È per questo motivo che le Caritas Lombarde già nel 2010 proposero alla Regione Lombardia di studiare e sperimentare una forma di reddito minimo denominato Reddito di Autonomia attivante.
La proposta torna oggi di attualità per l’iniziativa delle ACLI e di Caritas Italiana di un’alleanza contro la povertà che promuove un REIS (Reddito d’Inclusione Sociale).
Anche il Governo Letta ha avviato lo studio del SIA (Sostegno all’Inclusione Attiva) che dovrebbe superare la Social Card contro la povertà assoluta.
Ci sembra quindi importante ricordare le ragioni che spinsero le Caritas Lombarde ad avanzare una proposta di reddito minimo e a rilanciarla, approfondendola, per dare un contributo ai percorsi nazionali.

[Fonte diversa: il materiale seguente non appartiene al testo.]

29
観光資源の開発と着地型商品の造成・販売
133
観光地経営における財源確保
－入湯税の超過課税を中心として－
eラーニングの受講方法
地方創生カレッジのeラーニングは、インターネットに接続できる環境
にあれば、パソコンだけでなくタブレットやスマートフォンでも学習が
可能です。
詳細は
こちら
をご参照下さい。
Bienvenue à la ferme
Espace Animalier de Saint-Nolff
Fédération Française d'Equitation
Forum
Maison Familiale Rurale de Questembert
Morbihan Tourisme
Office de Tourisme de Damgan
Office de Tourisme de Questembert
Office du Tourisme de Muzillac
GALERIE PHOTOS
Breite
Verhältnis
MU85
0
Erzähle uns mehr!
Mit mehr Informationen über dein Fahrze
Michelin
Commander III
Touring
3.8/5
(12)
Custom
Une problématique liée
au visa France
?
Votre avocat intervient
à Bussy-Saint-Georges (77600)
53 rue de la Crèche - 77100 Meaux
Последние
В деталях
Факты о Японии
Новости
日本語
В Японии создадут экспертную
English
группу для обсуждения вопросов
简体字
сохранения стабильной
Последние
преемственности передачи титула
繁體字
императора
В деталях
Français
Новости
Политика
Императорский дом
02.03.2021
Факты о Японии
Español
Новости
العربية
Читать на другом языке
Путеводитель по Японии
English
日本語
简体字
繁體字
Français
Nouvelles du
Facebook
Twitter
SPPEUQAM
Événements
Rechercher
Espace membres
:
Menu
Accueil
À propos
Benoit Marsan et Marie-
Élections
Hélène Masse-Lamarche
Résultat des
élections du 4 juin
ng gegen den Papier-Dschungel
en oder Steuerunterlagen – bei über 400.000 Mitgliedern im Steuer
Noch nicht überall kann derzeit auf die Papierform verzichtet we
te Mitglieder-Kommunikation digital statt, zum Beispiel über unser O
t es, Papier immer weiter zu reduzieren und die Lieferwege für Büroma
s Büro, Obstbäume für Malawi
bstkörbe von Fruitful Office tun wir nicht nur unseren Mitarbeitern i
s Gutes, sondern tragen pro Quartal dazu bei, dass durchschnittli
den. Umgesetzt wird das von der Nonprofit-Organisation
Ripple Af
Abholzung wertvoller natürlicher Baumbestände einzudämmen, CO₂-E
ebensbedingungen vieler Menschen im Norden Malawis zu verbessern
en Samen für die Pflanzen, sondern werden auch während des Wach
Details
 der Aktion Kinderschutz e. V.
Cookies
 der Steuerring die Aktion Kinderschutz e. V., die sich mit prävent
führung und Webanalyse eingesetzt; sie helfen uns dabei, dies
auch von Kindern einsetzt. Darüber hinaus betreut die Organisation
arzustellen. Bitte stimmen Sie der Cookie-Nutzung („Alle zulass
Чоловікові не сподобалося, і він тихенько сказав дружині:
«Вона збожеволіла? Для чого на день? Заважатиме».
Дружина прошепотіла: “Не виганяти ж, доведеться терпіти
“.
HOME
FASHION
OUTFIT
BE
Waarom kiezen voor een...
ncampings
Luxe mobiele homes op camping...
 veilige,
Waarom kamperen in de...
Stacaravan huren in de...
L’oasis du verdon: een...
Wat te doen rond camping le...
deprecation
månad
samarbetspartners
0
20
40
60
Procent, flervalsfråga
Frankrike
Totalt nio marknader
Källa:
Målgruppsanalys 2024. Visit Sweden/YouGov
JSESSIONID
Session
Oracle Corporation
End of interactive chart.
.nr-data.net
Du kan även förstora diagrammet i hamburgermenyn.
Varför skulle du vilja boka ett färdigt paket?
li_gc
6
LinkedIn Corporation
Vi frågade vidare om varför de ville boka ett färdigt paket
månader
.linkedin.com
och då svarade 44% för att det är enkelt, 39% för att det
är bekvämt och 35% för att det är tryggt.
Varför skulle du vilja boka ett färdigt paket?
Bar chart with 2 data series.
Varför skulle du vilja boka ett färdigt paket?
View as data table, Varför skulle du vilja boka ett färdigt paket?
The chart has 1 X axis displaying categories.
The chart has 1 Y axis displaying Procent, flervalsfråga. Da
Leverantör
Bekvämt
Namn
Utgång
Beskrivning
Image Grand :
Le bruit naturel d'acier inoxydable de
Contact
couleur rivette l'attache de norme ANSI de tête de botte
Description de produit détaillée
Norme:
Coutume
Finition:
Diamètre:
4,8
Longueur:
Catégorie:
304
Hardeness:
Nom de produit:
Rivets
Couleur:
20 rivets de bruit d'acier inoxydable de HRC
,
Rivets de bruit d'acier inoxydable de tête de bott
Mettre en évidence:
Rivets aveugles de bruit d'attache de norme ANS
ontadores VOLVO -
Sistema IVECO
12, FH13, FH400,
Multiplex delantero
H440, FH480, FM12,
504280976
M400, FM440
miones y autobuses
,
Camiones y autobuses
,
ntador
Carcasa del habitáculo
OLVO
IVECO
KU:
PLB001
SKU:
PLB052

In primo luogo seguendo il compito affidatole dalla Chiesa di rimozione delle cause della povertà e di attenzione alla giustizia, la Caritas non può non interrogarsi in ordine alla situazione di persone che vivono in stato di indigenza. E pur riconoscendo il ruolo di coloro che spontaneamente rispondono alle situazioni di povertà, si rende conto che una sfida così importante non può che essere affrontata mettendo in campo anche delle efficaci politiche sociali. La Caritas chiede dunque che il tema della povertà venga messo nell’agenda politica: è fondamentale per la dignità delle persone in stato di povertà assoluta o a rischio di povertà. Tutto ciò per arrivare a misure di contrasto alla povertà realizzabili ed efficaci.
L’Italia, infatti, è un paese in cui un numero elevato di persone povere rimane a lungo intrappolato in tale condizione. In Europa lo scenario delle politiche in ordine alla povertà è differente: in alcuni paesi europei gli interventi messi in campo la dimezzano. In Italia dopo gli interventi delle politiche sociali la povertà viene ridotta solo del 4%: Italia e Grecia sono gli unici paesi europei che non hanno uno strumento simile al reddito minimo.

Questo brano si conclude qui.